== Task brief ==
The word "einmal" marks the lines to report; pull each of them from the listing.
──────── Input records ────────
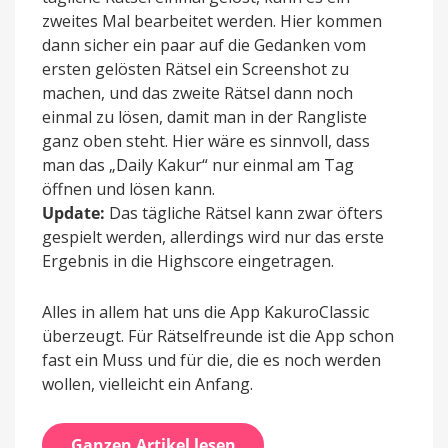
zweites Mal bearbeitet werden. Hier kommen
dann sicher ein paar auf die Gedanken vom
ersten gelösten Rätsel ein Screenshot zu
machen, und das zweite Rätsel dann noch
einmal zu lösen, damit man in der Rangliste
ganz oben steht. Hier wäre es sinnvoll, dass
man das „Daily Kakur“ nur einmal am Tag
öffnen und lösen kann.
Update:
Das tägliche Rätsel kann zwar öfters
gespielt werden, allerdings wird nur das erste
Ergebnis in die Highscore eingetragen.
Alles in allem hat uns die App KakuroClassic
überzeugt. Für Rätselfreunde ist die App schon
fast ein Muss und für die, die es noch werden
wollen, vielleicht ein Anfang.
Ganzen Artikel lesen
────────
──────── Input records ────────
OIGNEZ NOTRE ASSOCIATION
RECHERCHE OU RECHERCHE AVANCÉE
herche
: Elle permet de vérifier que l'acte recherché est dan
────────
== Answer to this problem ==
einmal zu lösen, damit man in der Rangliste
man das „Daily Kakur“ nur einmal am Tag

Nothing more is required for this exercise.